My initial statement was “100% client-side = FAIL” and you talk about SpeedHacks in WoW - which are detected by the server, not the client. Good job, Sherlock…

It does not matter what code you put in your client because it’s in the client. If you fail to understand that concept you are too incompetent to continue this discussion.

Sounds to me like a very ineffective version on Fairfight Anti Cheat. If you don’t know what it is look it up. It essentially uses statistics of a player to determine if they’re cheating. Examples include tracking players through a wall or inhuman accuracy. This anti cheat alone was defeated nearly instantly as players just used cheats in their advantage but not FULL advantage. ESP through walls but not actually tracking the player fooled Fairfight. This was also very much client and server sided. Battleye was the solution.
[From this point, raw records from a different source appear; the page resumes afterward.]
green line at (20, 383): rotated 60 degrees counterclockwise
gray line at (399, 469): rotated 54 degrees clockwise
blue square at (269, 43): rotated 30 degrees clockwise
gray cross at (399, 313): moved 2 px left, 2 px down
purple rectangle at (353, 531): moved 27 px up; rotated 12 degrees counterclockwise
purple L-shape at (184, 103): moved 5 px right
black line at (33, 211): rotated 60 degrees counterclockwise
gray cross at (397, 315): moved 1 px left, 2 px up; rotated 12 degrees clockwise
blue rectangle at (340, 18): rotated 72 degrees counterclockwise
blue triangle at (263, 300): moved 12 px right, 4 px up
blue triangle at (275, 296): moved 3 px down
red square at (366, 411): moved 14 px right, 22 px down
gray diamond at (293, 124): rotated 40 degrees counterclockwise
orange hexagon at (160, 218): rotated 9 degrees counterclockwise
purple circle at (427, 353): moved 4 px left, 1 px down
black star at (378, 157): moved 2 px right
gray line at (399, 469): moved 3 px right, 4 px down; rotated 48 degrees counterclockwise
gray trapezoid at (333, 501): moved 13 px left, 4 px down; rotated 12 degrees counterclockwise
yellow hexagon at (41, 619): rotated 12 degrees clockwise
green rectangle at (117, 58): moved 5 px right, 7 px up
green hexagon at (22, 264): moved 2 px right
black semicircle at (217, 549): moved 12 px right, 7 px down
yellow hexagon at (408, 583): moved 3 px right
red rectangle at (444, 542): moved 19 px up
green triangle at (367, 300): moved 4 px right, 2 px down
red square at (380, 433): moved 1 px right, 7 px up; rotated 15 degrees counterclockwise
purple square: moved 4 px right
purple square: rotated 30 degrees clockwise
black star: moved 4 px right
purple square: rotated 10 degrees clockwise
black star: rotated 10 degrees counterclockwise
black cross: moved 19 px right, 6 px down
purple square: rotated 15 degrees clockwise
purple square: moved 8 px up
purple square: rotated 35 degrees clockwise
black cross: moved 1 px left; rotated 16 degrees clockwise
Doesn’t the unreal engine games digitally sign their assets?
Or at least SHA256 checksum check files when loading?

I play ark and suspect someone has switched the Tek Rife heat vision through walls to the Tek Helmet vision effect.
i.e. no code injection, no running executable. Just switching and modifying existing game files.
Ark unlike Fortnite and PUBG doesn’t have matches that last 20 minutes or so. Instead you spend 100’s of hours building up while trying to stay hidden,
All that is useless if someone can see you instantly glowing red from an long distance , through any structures while they traverse the whole map quickly.

Could video card drivers support digitally signed shaders and textures etc? i.e. enter secure mode and only accept shaders and textures signed by a known CA.
Cheaters are a major problem and I think the whole industry should be tackling it.